Cython pros and cons

[+] Allows incremental optimization, easy to access C libraries, generated C code more compact and readable than swig, active developer community, advanced and flexible

[+] Pure Python syntax (requires Cython 3.0)

[-] Less suitable than e.g. pybind11 for wrapping large libraries to Python modules, fully optimized code not as readable as Python

Should be considered (maybe as a first choice?) for mixing Python with C

Exercice:

time the next script and use cython for better optimization.

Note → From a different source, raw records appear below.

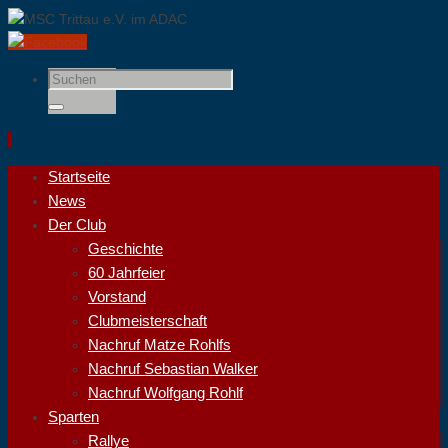
Suchen
nach:
Suchen
Zum
Startseite
Inhalt
News
springen
Der Club
Geschichte
60 Jahrfeier
Vorstand
Clubmeisterschaft
Nachruf Matze Rohlfs
Nachruf Sebastian Walker
Nachruf Wolfgang Rohlf
Sparten
Rallye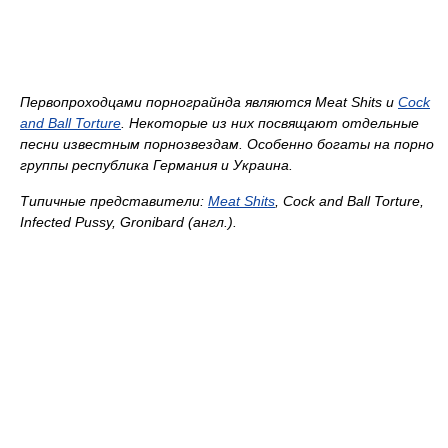
Первопроходцами порнограйнда являются Meat Shits и
Cock
and Ball Torture
. Некоторые из них посвящают отдельные
песни известным порнозвездам. Особенно богаты на поpно
гpуппы pеспублика Геpмания и Украина.
Типичные пpедставители:
Meat Shits
, Cock and Ball Torture,
Infected Pussy, Gronibard (англ.).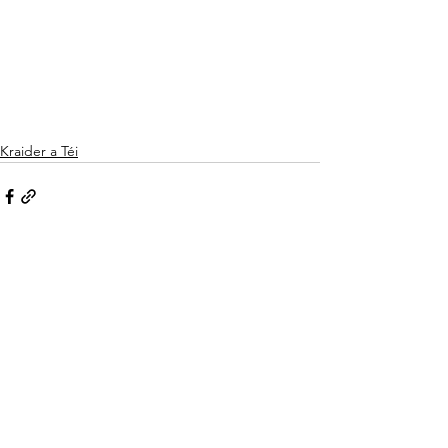
Kraider a Téi
See All
Recent Posts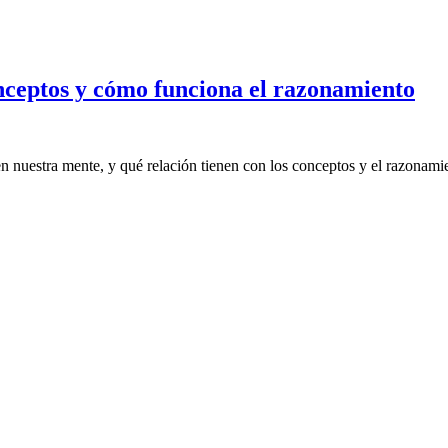
nceptos y cómo funciona el razonamiento
 nuestra mente, y qué relación tienen con los conceptos y el razonamie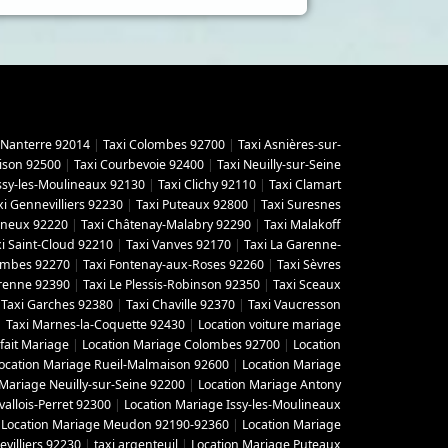
 Nanterre 92014
|
Taxi Colombes 92700
|
Taxi Asnières-sur-
ison 92500
|
Taxi Courbevoie 92400
|
Taxi Neuilly-sur-Seine
Issy-les-Moulineaux 92130
|
Taxi Clichy 92110
|
Taxi Clamart
xi Gennevilliers 92230
|
Taxi Puteaux 92800
|
Taxi Suresnes
gneux 92220
|
Taxi Châtenay-Malabry 92290
|
Taxi Malakoff
i Saint-Cloud 92210
|
Taxi Vanves 92170
|
Taxi La Garenne-
lombes 92270
|
Taxi Fontenay-aux-Roses 92260
|
Taxi Sèvres
arenne 92390
|
Taxi Le Plessis-Robinson 92350
|
Taxi Sceaux
|
Taxi Garches 92380
|
Taxi Chaville 92370
|
Taxi Vaucresson
|
Taxi Marnes-la-Coquette 92430
|
Location voiture mariage
fait Mariage
|
Location Mariage Colombes 92700
|
Location
ocation Mariage Rueil-Malmaison 92600
|
Location Mariage
 Mariage Neuilly-sur-Seine 92200
|
Location Mariage Antony
vallois-Perret 92300
|
Location Mariage Issy-les-Moulineaux
|
Location Mariage Meudon 92190-92360
|
Location Mariage
villiers 92230
|
taxi argenteuil
|
Location Mariage Puteaux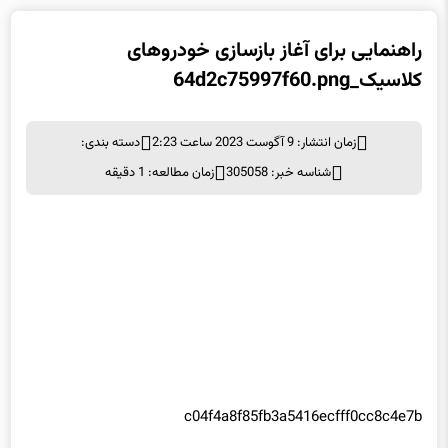
راهنمایی برای آغاز بازسازی خودروهای
کلاسیک_64d2c75997f60.png
زمان انتشار: 9 آگوست 2023 ساعت 2:23
دسته بندی:
شناسه خبر: 305058
زمان مطالعه: 1 دقیقه
c04f4a8f85fb3a5416ecfff0cc8c4e7b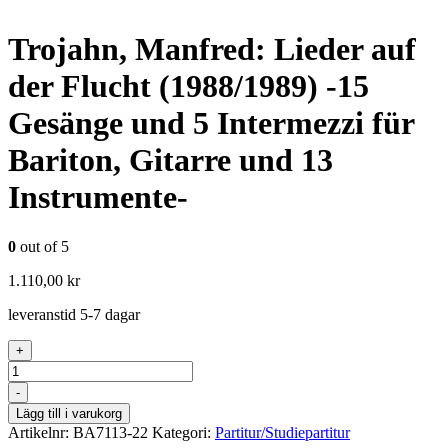
Trojahn, Manfred: Lieder auf
der Flucht (1988/1989) -15
Gesänge und 5 Intermezzi für
Bariton, Gitarre und 13
Instrumente-
0
out of 5
1.110,00
kr
leveranstid 5-7 dagar
+
Antal
-
Lägg till i varukorg
Artikelnr:
BA7113-22
Kategori:
Partitur/Studiepartitur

def  calculate_z ( maxiter, zs, cs ):
     """Calculate output list using Julia update rule""" 
     output = [ 0 ] * len (zs)
     for i in  range ( len (zs)):
        n = 0
        z = zs[i]
        c = cs[i]
        while n < maxiter and  abs (z) < 2 :
            z = z * z + c
            n += 1
        output[i] = n
     return output

The calculate_z function helps generate a Julia set fractal, which is a complex and beautiful mathematical image formed by repeating a simple rule over complex numbers.